Mme Aslamova : Oui, c’est comme un lieu saint.
Le Président Al-Assad : Dans le sens où si vous voulez aller au Paradis, vous devez passer par la Syrie. Peut-être que si vous mouriez quelque part ailleurs, vous n’iriez pas au Paradis. Cela fait partie de l'idéologie. Voilà pourquoi ils…
Mme Aslamova : Ils sont sûrs que mourir en Syrie les amènera directement au Paradis ?
Le Président Al-Assad : C’est ainsi qu’ils raisonnent. Par exemple, certains pensent qu’en tuant plus d’innocents, ils pourraient avoir droit à un repas de rupture du jeûne [Iftar] avec le Prophète. Ils leur lavent le cerveau complètement, de sorte que vous ne pouvez pas les blâmer. Ils sont ignorants, la plupart d'entre eux sont des adolescents instrumentalisés.
Mme Aslamova : Oui, et ce sont parfois des enfants.
Président Assad : Exactement. Mais c’est en rapport avec la machine qui a travaillé depuis des décennies à laver ces cerveaux et à répandre cet extrémisme dans le monde musulman et les communautés musulmanes en dehors du monde musulman.
QUESTION 13 : Êtes-vous satisfait des résultats de l'intervention russe cette dernière année ? Les Russes ont-ils vraiment accompli quelque chose ici ?
Le Président Al-Assad : En bref, avant cette intervention et malgré celles de la soi-disant « Coalition américaine » qui, pour moi, est une alliance trompeuse, l’EIIL et le Front al-Nosra étaient en expansion, recevant plus de recrues et d’armements, transportant notre pétrole vers la Turquie, etc. Après l'intervention russe, les territoires sous contrôle des terroristes se sont rétrécis. Par conséquent, les réalités du terrain parlent d’elles-mêmes. L’effet principal de l’intervention russe fut le changement de l’équilibre au détriment des terroristes. Tout autre effet est sans importance.
QUESTION 14 : Concernant la question kurde, je me suis rendue à Qamishli où ils m’ont dit qu’ils voulaient une fédération : « Notre modèle de l’État idéal est la Russie. La Russie regroupe de nombreuses nationalités et c’est une fédération. Pourquoi la Syrie ne peut-elle pas être une fédération ? ». Et, honnêtement, nul parmi les Syriens kurdes ne m’a parlé de séparation ou d’État indépendant. Non, ils m’ont dit : « Nous voulons rester en Syrie, mais nous voulons l'autonomie ». Êtes-vous d’accord avec cela ? Parce que ce sont vraiment de bons combattants contre l’EIIL.

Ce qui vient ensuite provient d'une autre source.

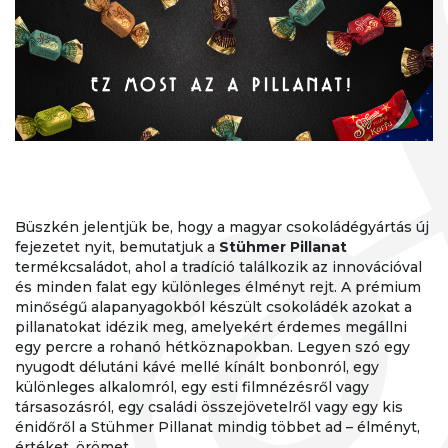
Büszkén jelentjük be, hogy a magyar csokoládégyártás új
fejezetet nyit, bemutatjuk a
Stühmer Pillanat
termékcsaládot, ahol a tradíció találkozik az innovációval
és minden falat egy különleges élményt rejt. A prémium
minőségű alapanyagokból készült csokoládék azokat a
pillanatokat idézik meg, amelyekért érdemes megállni
egy percre a rohanó hétköznapokban. Legyen szó egy
nyugodt délutáni kávé mellé kínált bonbonról, egy
különleges alkalomról, egy esti filmnézésről vagy
társasozásról, egy családi összejövetelről vagy egy kis
énidőről a Stühmer Pillanat mindig többet ad – élményt,
értéket, örömet.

Le Président Al-Assad : Permettez-moi de clarifier les différents aspects de cette question. Pour commencer, en Syrie, nous ne parlons pas de communauté qui voudrait ceci ou cela, qu’il s’agisse des Kurdes, des Turcs, des Arabes, des Tchétchènes, des Arméniens, ou de n’importe quelle autre communauté composante de notre peuple. Dans ce cas particulier, nous parlons d’une partie des Kurdes, et seulement une partie, qui demande cela, la majorité d’entre eux n’exprimant pas cette demande. Ils n’ont jamais…
Mme Aslamova : Je ne parle évidemment pas des Kurdes à Damas, ils vivent ici.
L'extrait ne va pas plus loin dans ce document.